Down to the final line, print each entry exactly.

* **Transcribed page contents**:
= = = =
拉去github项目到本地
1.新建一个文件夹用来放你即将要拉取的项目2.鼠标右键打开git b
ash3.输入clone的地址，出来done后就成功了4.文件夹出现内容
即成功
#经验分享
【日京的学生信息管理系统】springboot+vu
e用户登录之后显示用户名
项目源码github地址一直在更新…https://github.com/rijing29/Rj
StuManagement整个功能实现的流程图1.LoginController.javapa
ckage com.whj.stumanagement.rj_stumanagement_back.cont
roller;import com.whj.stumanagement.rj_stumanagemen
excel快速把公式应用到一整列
= = = =
* **Task response**:
拉去github项目到本地
1.新建一个文件夹用来放你即将要拉取的项目2.鼠标右键打开git b
ash3.输入clone的地址，出来done后就成功了4.文件夹出现内容
即成功
#经验分享
【日京的学生信息管理系统】springboot+vu
e用户登录之后显示用户名
项目源码github地址一直在更新…https://github.com/rijing29/Rj
StuManagement整个功能实现的流程图1.LoginController.javapa
ckage com.whj.stumanagement.rj_stumanagement_back.cont
roller;import com.whj.stumanagement.rj_stumanagemen
excel快速把公式应用到一整列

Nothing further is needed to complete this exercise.